Attachments: Zip Archive java_pid10114_Leak_Suspects.zip     Zip Archive java_pid10114_Top_Consumers.zip     Zip Archive node_1_odl_logs.zip     Zip Archive node_2_odl_logs.zip     Zip Archive node_3_odl_logs.zip    
Issue Links:
Blocks
is blocked by CONTROLLER-1506 CDS: refactor Shard to use behaviors Confirmed
External issue ID: 5504

 Description   

I am running controller in 3 node cluster mode, and when i shutdown the leader node, and try to do some transaction on data store, it fails because of the precondition check failure in a precondition check InMemoryDataTree.java:116. This is the exception i see at the time of OOM.

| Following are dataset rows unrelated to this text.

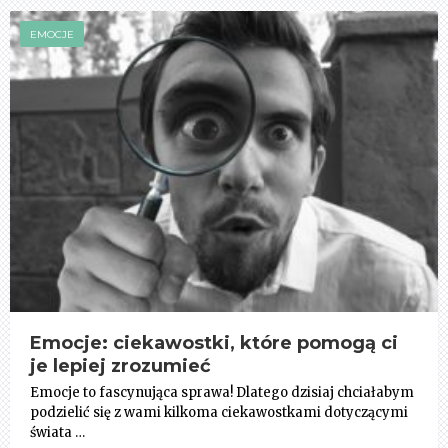
EMOCJE
Emocje: ciekawostki, które pomogą ci
je lepiej zrozumieć
Emocje to fascynująca sprawa! Dlatego dzisiaj chciałabym
podzielić się z wami kilkoma ciekawostkami dotyczącymi
świata …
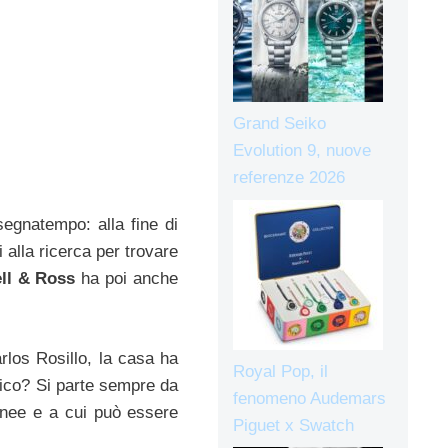
Grand Seiko
Evolution 9, nuove
referenze 2026
segnatempo: alla fine di
i alla ricerca per trovare
ll & Ross
ha poi anche
rlos Rosillo, la casa ha
Royal Pop, il
stico? Si parte sempre da
fenomeno Audemars
linee e a cui può essere
Piguet x Swatch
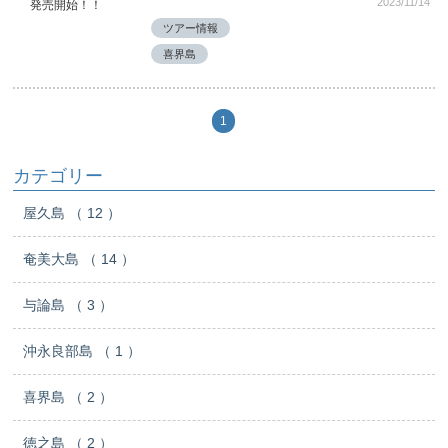
2023/11/14
ツアー情報
月～金曜日 10:00～17:00
喜界島
営業時間
土・日・祝日 休業
1
カテゴリー
屋久島 （ 12 ）
奄美大島 （ 14 ）
与論島 （ 3 ）
沖永良部島 （ 1 ）
喜界島 （ 2 ）
徳之島 （ 2 ）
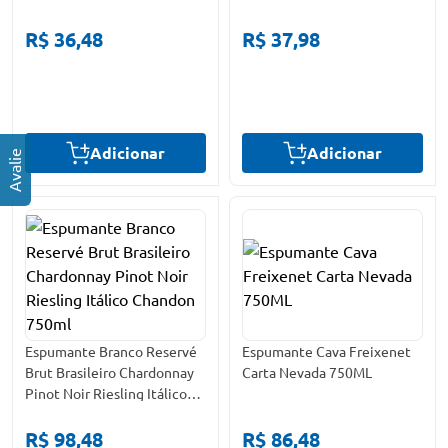
R$ 36,48
R$ 37,98
Adicionar
Adicionar
Espumante Branco Reservé
Espumante Cava Freixenet
Brut Brasileiro Chardonnay
Carta Nevada 750ML
Pinot Noir Riesling Itálico
Chandon 750ml
R$ 98,48
R$ 86,48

opendaylight-cluster-data-akka.actor.default-dispatcher-5
at java.lang.OutOfMemoryError.<init>()V (OutOfMemoryError.java:48)

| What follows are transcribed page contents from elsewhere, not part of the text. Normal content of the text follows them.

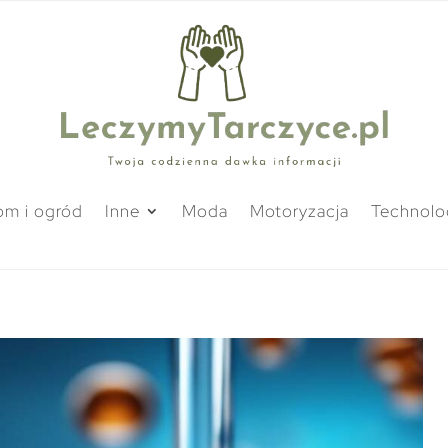
m i ogród
Inne
Moda
Motoryzacja
Technolo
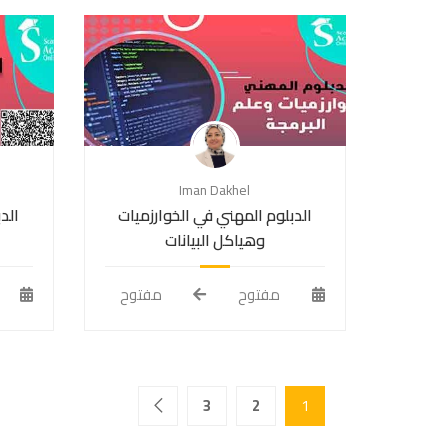
Iman Dakhel
الدبلوم المهني في الخوارزميات
الد
وهياكل البيانات
مفتوح
مفتوح
3
2
1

at java.util.Arrays.copyOf([CI)[C (Arrays.java:3332)
at java.lang.AbstractStringBuilder.expandCapacity(I)V (AbstractStringBuilder.java:137)
at java.lang.AbstractStringBuilder.ensureCapacityInternal(I)V (AbstractStringBuilder.java:121)
at java.lang.AbstractStringBuilder.append(Ljava/lang/String;)Ljava/lang/AbstractStringBuilder; (AbstractStringBuilder.java:421)
at java.lang.StringBuilder.append(Ljava/lang/String;)Ljava/lang/StringBuilder; (StringBuilder.java:136)
at java.lang.StringBuilder.append(Ljava/lang/Object;)Ljava/lang/StringBuilder; (StringBuilder.java:131)
at java.util.AbstractMap.toString()Ljava/lang/String; (AbstractMap.java:536)
at java.lang.String.valueOf(Ljava/lang/Object;)Ljava/lang/String; (String.java:2994)
at java.lang.StringBuilder.append(Ljava/lang/Object;)Ljava/lang/StringBuilder; (StringBuilder.java:131)
at com.google.common.base.MoreObjects$ToStringHelper.toString()Ljava/lang/String; (MoreObjects.java:359)
at org.opendaylight.yangtools.yang.data.api.schema.tree.spi.AbstractTreeNode.toString()Ljava/lang/String; (AbstractTreeNode.java:45)
at java.lang.String.valueOf(Ljava/lang/Object;)Ljava/lang/String; (String.java:2994)
at java.lang.StringBuilder.append(Ljava/lang/Object;)Ljava/lang/StringBuilder; (StringBuilder.java:131)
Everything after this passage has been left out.